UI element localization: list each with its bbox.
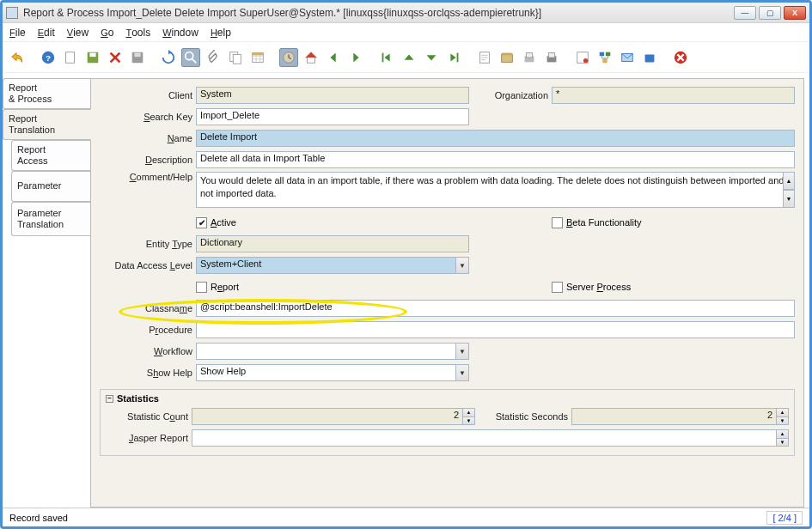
menu-window[interactable]: Window: [162, 27, 198, 39]
classname-field[interactable]: @script:beanshell:ImportDelete: [196, 300, 795, 317]
statistics-section: − Statistics Statistic Count 2 ▲▼ Statis…: [100, 389, 795, 456]
find-icon[interactable]: [181, 48, 200, 67]
undo-icon[interactable]: [8, 48, 27, 67]
jasper-field[interactable]: [192, 429, 777, 447]
showhelp-field[interactable]: Show Help: [196, 364, 455, 381]
workflow-dropdown-icon[interactable]: ▼: [455, 343, 469, 360]
statcount-field[interactable]: 2: [192, 408, 463, 425]
first-icon[interactable]: [377, 48, 396, 67]
menu-edit[interactable]: Edit: [38, 27, 55, 39]
statusbar: Record saved [ 2/4 ]: [3, 508, 809, 526]
active-label: Active: [211, 217, 236, 228]
tab-report-process[interactable]: Report & Process: [3, 78, 90, 109]
menu-view[interactable]: View: [67, 27, 89, 39]
svg-rect-25: [606, 52, 610, 55]
svg-rect-17: [502, 52, 513, 55]
grid-icon[interactable]: [248, 48, 267, 67]
workflow-icon[interactable]: [595, 48, 614, 67]
statseconds-spinner[interactable]: ▲▼: [777, 408, 789, 425]
print-preview-icon[interactable]: [520, 48, 539, 67]
report-icon[interactable]: [475, 48, 494, 67]
workflow-field[interactable]: [196, 343, 455, 360]
svg-rect-26: [602, 58, 607, 63]
app-icon: [6, 7, 18, 19]
statcount-label: Statistic Count: [106, 411, 192, 422]
beta-checkbox[interactable]: [552, 217, 563, 228]
entitytype-label: Entity Type: [100, 239, 196, 249]
comment-label: Comment/Help: [100, 172, 196, 182]
zoom-across-icon[interactable]: [573, 48, 592, 67]
procedure-label: Procedure: [100, 325, 196, 335]
print-icon[interactable]: [542, 48, 561, 67]
serverprocess-checkbox[interactable]: [552, 282, 563, 293]
twisty-icon[interactable]: −: [106, 395, 113, 403]
status-message: Record saved: [9, 513, 68, 523]
refresh-icon[interactable]: [159, 48, 178, 67]
svg-rect-4: [89, 52, 95, 57]
comment-field[interactable]: You would delete all data in an import t…: [196, 172, 795, 208]
save-disk-icon[interactable]: [128, 48, 147, 67]
up-icon[interactable]: [400, 48, 418, 67]
statseconds-field[interactable]: 2: [571, 408, 777, 425]
save-icon[interactable]: [83, 48, 102, 67]
maximize-button[interactable]: ▢: [759, 6, 781, 20]
last-icon[interactable]: [444, 48, 463, 67]
minimize-button[interactable]: —: [734, 6, 756, 20]
dal-field[interactable]: System+Client: [196, 257, 455, 274]
dal-dropdown-icon[interactable]: ▼: [455, 257, 469, 274]
searchkey-field[interactable]: Import_Delete: [196, 108, 469, 125]
name-field[interactable]: Delete Import: [196, 130, 795, 147]
menu-tools[interactable]: Tools: [125, 27, 150, 39]
showhelp-dropdown-icon[interactable]: ▼: [455, 364, 469, 381]
statseconds-label: Statistic Seconds: [475, 411, 571, 422]
titlebar: Report & Process Import_Delete Delete Im…: [3, 3, 809, 23]
close-button[interactable]: X: [784, 6, 806, 20]
down-icon[interactable]: [422, 48, 441, 67]
record-position[interactable]: [ 2/4 ]: [766, 511, 803, 525]
tab-parameter-translation[interactable]: Parameter Translation: [11, 202, 90, 236]
menu-file[interactable]: File: [9, 27, 26, 39]
menu-go[interactable]: Go: [101, 27, 113, 39]
client-field[interactable]: System: [196, 87, 469, 104]
help-icon[interactable]: ?: [39, 48, 58, 67]
svg-rect-6: [134, 52, 140, 57]
exit-icon[interactable]: [671, 48, 690, 67]
svg-rect-21: [548, 52, 554, 57]
forward-icon[interactable]: [346, 48, 365, 67]
toolbar: ?: [3, 42, 809, 73]
product-icon[interactable]: [640, 48, 659, 67]
delete-icon[interactable]: [106, 48, 125, 67]
jasper-spinner[interactable]: ▲▼: [777, 429, 789, 447]
archive-icon[interactable]: [498, 48, 516, 67]
statistics-title[interactable]: − Statistics: [106, 393, 789, 404]
home-icon[interactable]: [302, 48, 321, 67]
name-label: Name: [100, 133, 196, 143]
tabs: Report & Process Report Translation Repo…: [3, 73, 90, 508]
organization-field[interactable]: *: [552, 87, 795, 104]
back-icon[interactable]: [324, 48, 343, 67]
svg-rect-11: [253, 52, 264, 55]
copy-icon[interactable]: [226, 48, 245, 67]
statcount-spinner[interactable]: ▲▼: [463, 408, 475, 425]
request-icon[interactable]: [618, 48, 637, 67]
history-icon[interactable]: [279, 48, 298, 67]
window-title: Report & Process Import_Delete Delete Im…: [23, 7, 731, 19]
svg-point-23: [583, 58, 588, 62]
new-icon[interactable]: [61, 48, 80, 67]
active-checkbox[interactable]: ✔: [196, 217, 207, 228]
tab-report-translation[interactable]: Report Translation: [3, 109, 91, 140]
description-field[interactable]: Delete all data in Import Table: [196, 151, 795, 168]
organization-label: Organization: [479, 90, 552, 100]
comment-scrollbar[interactable]: ▲▼: [783, 172, 795, 208]
procedure-field[interactable]: [196, 321, 795, 338]
svg-rect-24: [600, 52, 604, 55]
tab-parameter[interactable]: Parameter: [11, 171, 90, 202]
jasper-label: Jasper Report: [106, 433, 192, 443]
entitytype-field[interactable]: Dictionary: [196, 235, 469, 252]
report-checkbox[interactable]: [196, 282, 207, 293]
searchkey-label: Search Key: [100, 112, 196, 122]
tab-report-access[interactable]: Report Access: [11, 140, 90, 171]
attachment-icon[interactable]: [204, 48, 223, 67]
serverprocess-label: Server Process: [566, 282, 631, 292]
menu-help[interactable]: Help: [211, 27, 231, 39]
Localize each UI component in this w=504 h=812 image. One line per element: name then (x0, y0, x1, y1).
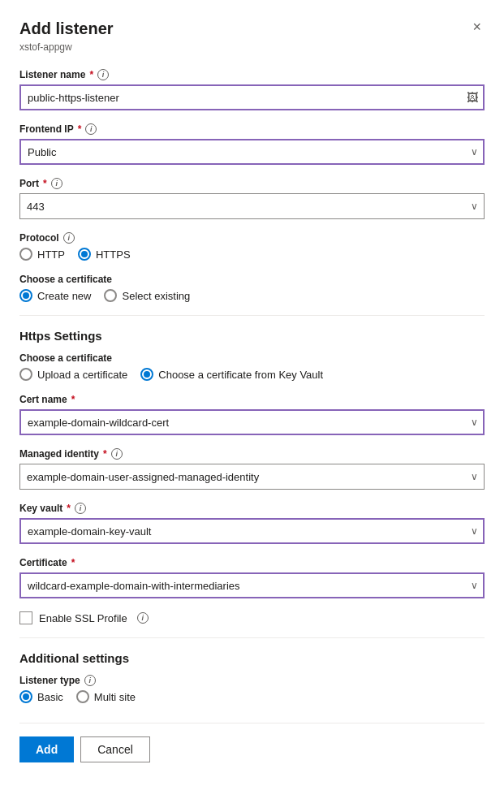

◆ ◆ ◆ ◆ ◆

• WHAT IS REQUIRED:
Where does "searchkey" appear in the listing? Show every line that has it.

• ANSWER BOX:
searchkey-field[interactable]: Import_Delete: [196, 108, 469, 125]
searchkey-label: Search Key: [100, 112, 196, 122]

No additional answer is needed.